New York — "Thornwell," based on a real-life incident already reported by "60 Minutes," raises more big issues than you can shake a TV antenna at. The hero is an Army man wrongly accused of espionage, possibly because he is black. Most of his accusers are white. He refuses to confess, protesting his innocence. So the "intelligence community" goes to work on him, using every method short of thumbscrews to coerce a confession. When all else fails, they haul out their secret weapon: LSD.
That doesn't work, either. Finally giving up, they boot him out of the military. By this time his brain seems no longer to function normally, and he doesn't know why, because the drug was given to him surreptitiously. Years later, using rights granted under the Freedom of Information Act, he uncovers the facts about his persecution, including its LSD climax. But it may be too late to repair the damage done to his life.

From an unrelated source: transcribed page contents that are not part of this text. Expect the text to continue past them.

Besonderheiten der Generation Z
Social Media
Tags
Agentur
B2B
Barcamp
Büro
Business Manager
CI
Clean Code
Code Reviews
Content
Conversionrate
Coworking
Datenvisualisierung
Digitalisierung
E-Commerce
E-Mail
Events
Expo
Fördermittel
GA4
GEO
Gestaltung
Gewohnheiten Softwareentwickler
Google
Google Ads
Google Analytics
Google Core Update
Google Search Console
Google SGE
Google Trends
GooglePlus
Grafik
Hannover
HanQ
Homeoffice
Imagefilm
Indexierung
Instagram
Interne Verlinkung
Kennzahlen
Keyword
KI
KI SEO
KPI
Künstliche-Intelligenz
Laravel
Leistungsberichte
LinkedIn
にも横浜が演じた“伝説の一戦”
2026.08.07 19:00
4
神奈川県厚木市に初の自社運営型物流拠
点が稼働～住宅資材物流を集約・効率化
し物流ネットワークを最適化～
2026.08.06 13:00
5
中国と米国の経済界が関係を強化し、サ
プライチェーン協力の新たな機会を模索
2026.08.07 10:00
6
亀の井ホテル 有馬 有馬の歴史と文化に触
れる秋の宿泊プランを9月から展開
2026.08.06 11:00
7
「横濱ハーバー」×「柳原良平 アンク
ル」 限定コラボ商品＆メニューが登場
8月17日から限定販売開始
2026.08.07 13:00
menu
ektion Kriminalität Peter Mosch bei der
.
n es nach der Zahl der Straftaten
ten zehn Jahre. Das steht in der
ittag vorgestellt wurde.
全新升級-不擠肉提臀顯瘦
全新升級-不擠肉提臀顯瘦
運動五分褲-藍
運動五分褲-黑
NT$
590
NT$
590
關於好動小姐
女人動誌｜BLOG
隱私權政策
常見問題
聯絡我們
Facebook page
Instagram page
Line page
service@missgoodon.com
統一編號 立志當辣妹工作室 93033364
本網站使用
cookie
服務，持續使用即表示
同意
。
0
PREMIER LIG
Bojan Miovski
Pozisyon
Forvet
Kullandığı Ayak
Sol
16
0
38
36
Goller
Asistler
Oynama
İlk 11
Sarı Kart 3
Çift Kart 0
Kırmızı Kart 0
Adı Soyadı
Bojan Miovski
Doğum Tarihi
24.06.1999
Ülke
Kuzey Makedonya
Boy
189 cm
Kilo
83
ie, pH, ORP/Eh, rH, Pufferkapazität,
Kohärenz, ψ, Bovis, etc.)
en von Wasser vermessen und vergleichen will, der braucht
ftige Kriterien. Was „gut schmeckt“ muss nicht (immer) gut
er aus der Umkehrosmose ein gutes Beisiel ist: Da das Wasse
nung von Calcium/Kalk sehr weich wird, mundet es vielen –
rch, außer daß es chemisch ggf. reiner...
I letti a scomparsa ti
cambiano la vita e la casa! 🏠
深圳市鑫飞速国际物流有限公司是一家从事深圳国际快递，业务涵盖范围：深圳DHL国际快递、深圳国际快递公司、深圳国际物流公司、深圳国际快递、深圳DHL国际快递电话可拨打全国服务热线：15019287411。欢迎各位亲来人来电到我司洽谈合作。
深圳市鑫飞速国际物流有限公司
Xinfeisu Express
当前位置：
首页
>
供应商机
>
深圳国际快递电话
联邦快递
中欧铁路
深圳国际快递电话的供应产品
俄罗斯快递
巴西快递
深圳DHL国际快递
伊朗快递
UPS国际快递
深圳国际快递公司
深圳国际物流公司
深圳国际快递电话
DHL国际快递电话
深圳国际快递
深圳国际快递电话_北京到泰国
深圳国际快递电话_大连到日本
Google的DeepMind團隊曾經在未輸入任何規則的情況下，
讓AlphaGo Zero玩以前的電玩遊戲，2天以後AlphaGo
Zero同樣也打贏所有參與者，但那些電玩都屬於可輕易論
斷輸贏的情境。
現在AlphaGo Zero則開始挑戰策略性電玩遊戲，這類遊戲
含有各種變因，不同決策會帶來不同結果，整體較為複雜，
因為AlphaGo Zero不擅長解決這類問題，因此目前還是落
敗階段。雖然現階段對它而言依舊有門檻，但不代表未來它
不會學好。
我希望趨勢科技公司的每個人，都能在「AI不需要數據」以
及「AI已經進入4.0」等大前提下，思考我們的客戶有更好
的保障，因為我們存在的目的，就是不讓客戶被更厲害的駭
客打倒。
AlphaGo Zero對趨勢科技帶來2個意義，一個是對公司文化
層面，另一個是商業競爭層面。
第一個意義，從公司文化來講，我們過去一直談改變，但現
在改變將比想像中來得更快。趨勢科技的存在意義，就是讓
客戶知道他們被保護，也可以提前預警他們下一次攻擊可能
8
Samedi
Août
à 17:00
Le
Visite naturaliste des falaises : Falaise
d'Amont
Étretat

It's a harrowing story, and a timely one. Some ugly reports have surfaced in recent years concerning government-sponsored experiments with dangerous drugs, and just last month Congress awarded the real Thornwell more than half a million dollars "for damages inflicted by the Army," as CBS puts it. Moreover, the incident has racial overtones -- Thornwell's blackness is used as a weapon against him -- that unfortunately are sometimes as relevant today as in the early 1960s, when the events actually happened.

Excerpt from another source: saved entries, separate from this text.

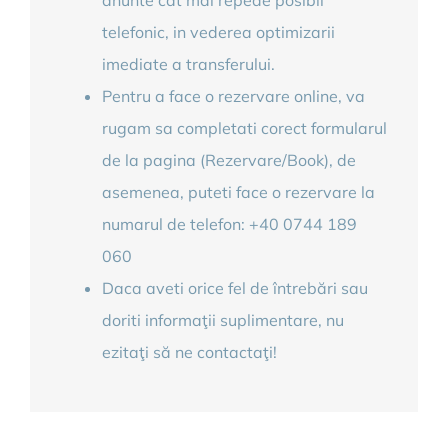
anunte cat mai repede posibil
telefonic, in vederea optimizarii
imediate a transferului.
Pentru a face o rezervare online, va
rugam sa completati corect formularul
de la pagina (Rezervare/Book), de
asemenea, puteti face o rezervare la
numarul de telefon: +40 0744 189
060
Daca aveti orice fel de întrebări sau
doriti informaţii suplimentare, nu
ezitaţi să ne contactaţi!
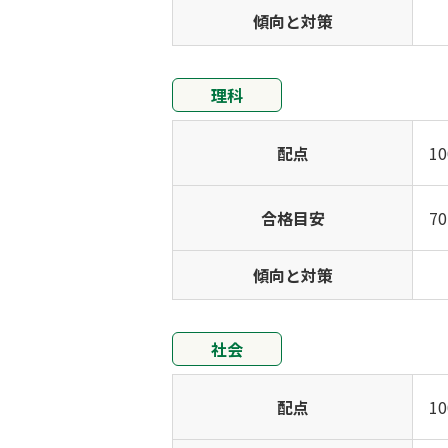
傾向と対策
理科
配点
1
合格目安
7
傾向と対策
社会
配点
1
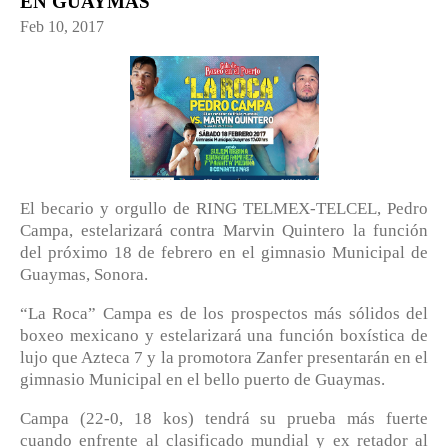
EN GUAYMAS
Feb 10, 2017
El becario y orgullo de RING TELMEX-TELCEL, Pedro
Campa, estelarizará contra Marvin Quintero la función
del próximo 18 de febrero en el gimnasio Municipal de
Guaymas, Sonora.
“La Roca” Campa es de los prospectos más sólidos del
boxeo mexicano y estelarizará una función boxística de
lujo que Azteca 7 y la promotora Zanfer presentarán en el
gimnasio Municipal en el bello puerto de Guaymas.
Campa (22-0, 18 kos) tendrá su prueba más fuerte
cuando enfrente al clasificado mundial y ex retador al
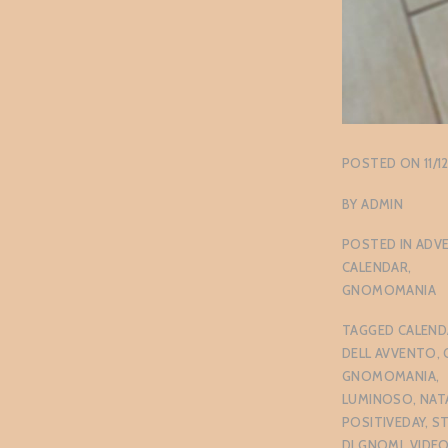
POSTED ON
11/
BY
ADMIN
POSTED IN
ADV
CALENDAR
,
GNOMOMANIA
TAGGED
CALEND
DELL AVVENTO
,
GNOMOMANIA
,
LUMINOSO
,
NAT
POSITIVEDAY
,
S
DI GNOMI
,
VIDE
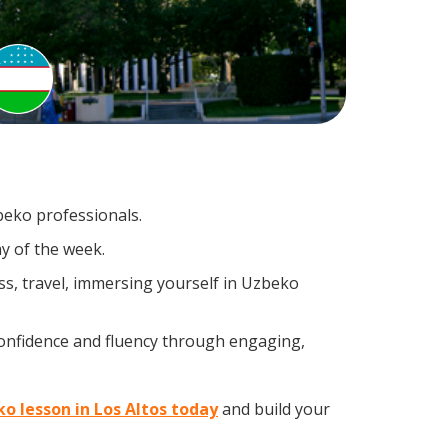
beko professionals.
y of the week.
s, travel, immersing yourself in Uzbeko
confidence and fluency through engaging,
ko lesson in Los Altos today
and build your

As dramatized on "The CBS Wednesday Night Movie" (Wednesday, Jan. 28, check local listings), however, the Thornwell case carries less meaning and impact than it might. Though the script (by Michael de Guzman) steers mostly clear of sensationalism, it is clumsy and distracting in its leaps between the distant and recent past. Apparently the producers couldn't decide which was more riveting -- the original nightmare, or the shattered life that resulted from it. So they decided to have both. The film lurches between the young Thornwell, facing terrible persecution, and the mature Thornwell trying to figure out what happened.
Worse yet, the movie is badly repetitious, full of redundant scenes in which Thornwell goes through the same motions again and again. . . . Motivations remain murky, too. It's never really clear why the government is so obsessed with the idea that Thornwell is a traitor, and why it stays on his back despite an absence of evidence to indicate he is guilty.
Along with these problems, the characters are stiffly drawn -- recognizable TV types, every one, despite their roots in Thornwell's real life history. Fortunately, a few of the performers make an impression anyway: Glynn Turman has commendable strength and dignity in the title role, and Vincent Gardenia is implacable as an apparently amoral agent with a nice-guy facade. Craig Wasson has effective moments as another agent, until he lapses into overacting, and Nicholas Kepros is positively demonic as the villain with the LSD.
Edited to an hour or so, clarified, and shorn of its stereotypes, this overlong show (two hours including commercials) might have a lot more power. As it stands, it deserves to be thought about, even if the actual watching is a disappointing experience. Despite its limitations as drama, its implications -- involving racial tension and government secrecy -- are profoundly important.